▸ Page layout parsing data

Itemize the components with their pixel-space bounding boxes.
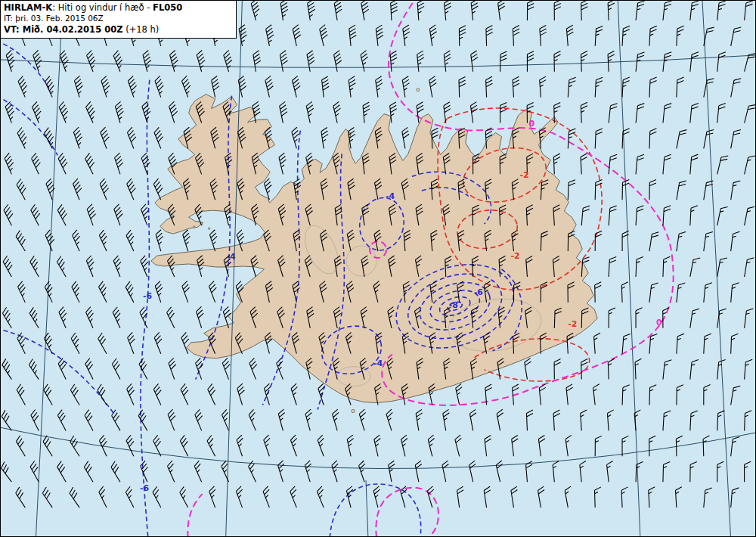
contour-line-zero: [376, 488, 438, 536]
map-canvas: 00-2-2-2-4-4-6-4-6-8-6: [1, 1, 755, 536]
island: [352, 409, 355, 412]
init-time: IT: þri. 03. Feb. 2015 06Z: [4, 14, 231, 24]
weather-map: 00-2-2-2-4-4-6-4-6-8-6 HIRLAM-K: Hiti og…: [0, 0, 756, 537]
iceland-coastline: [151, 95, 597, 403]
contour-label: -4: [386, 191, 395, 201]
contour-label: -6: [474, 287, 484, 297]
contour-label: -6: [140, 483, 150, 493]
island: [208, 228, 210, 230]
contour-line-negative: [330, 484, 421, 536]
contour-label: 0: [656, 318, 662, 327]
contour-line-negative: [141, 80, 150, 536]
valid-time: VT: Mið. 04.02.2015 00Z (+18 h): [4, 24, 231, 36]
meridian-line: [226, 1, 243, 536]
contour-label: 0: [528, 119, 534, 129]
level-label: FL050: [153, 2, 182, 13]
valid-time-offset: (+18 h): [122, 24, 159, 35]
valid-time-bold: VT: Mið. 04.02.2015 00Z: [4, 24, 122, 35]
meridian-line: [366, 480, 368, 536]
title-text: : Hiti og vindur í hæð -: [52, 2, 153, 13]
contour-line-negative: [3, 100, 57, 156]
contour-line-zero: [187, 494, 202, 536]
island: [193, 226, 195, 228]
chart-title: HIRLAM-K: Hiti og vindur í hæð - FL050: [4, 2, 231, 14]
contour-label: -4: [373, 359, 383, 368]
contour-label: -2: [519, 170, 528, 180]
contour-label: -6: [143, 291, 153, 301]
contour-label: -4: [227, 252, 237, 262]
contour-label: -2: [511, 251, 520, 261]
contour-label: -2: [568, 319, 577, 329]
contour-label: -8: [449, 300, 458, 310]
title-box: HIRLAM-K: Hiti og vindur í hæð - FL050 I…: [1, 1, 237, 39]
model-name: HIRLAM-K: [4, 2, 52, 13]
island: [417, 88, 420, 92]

▸ WORK TO COMPLETE
Exactly retype each record above, dropping images.

▸ YOUR RESPONSE
Itemize the components with their pixel-space bounding boxes.
contour-line-zero: [376, 488, 438, 536]
map-canvas: 00-2-2-2-4-4-6-4-6-8-6: [1, 1, 755, 536]
island: [352, 409, 355, 412]
init-time: IT: þri. 03. Feb. 2015 06Z: [4, 14, 231, 24]
weather-map: 00-2-2-2-4-4-6-4-6-8-6 HIRLAM-K: Hiti og…: [0, 0, 756, 537]
iceland-coastline: [151, 95, 597, 403]
contour-label: -4: [386, 191, 395, 201]
contour-label: -6: [474, 287, 484, 297]
contour-label: -6: [140, 483, 150, 493]
island: [208, 228, 210, 230]
contour-line-negative: [330, 484, 421, 536]
contour-label: 0: [656, 318, 662, 327]
contour-line-negative: [141, 80, 150, 536]
valid-time: VT: Mið. 04.02.2015 00Z (+18 h): [4, 24, 231, 36]
meridian-line: [226, 1, 243, 536]
contour-label: 0: [528, 119, 534, 129]
level-label: FL050: [153, 2, 182, 13]
valid-time-offset: (+18 h): [122, 24, 159, 35]
valid-time-bold: VT: Mið. 04.02.2015 00Z: [4, 24, 122, 35]
meridian-line: [366, 480, 368, 536]
title-text: : Hiti og vindur í hæð -: [52, 2, 153, 13]
contour-line-negative: [3, 100, 57, 156]
contour-line-zero: [187, 494, 202, 536]
island: [193, 226, 195, 228]
chart-title: HIRLAM-K: Hiti og vindur í hæð - FL050: [4, 2, 231, 14]
contour-label: -4: [373, 359, 383, 368]
contour-label: -2: [519, 170, 528, 180]
contour-label: -6: [143, 291, 153, 301]
contour-label: -4: [227, 252, 237, 262]
contour-label: -2: [511, 251, 520, 261]
contour-label: -2: [568, 319, 577, 329]
contour-label: -8: [449, 300, 458, 310]
title-box: HIRLAM-K: Hiti og vindur í hæð - FL050 I…: [1, 1, 237, 39]
model-name: HIRLAM-K: [4, 2, 52, 13]
island: [417, 88, 420, 92]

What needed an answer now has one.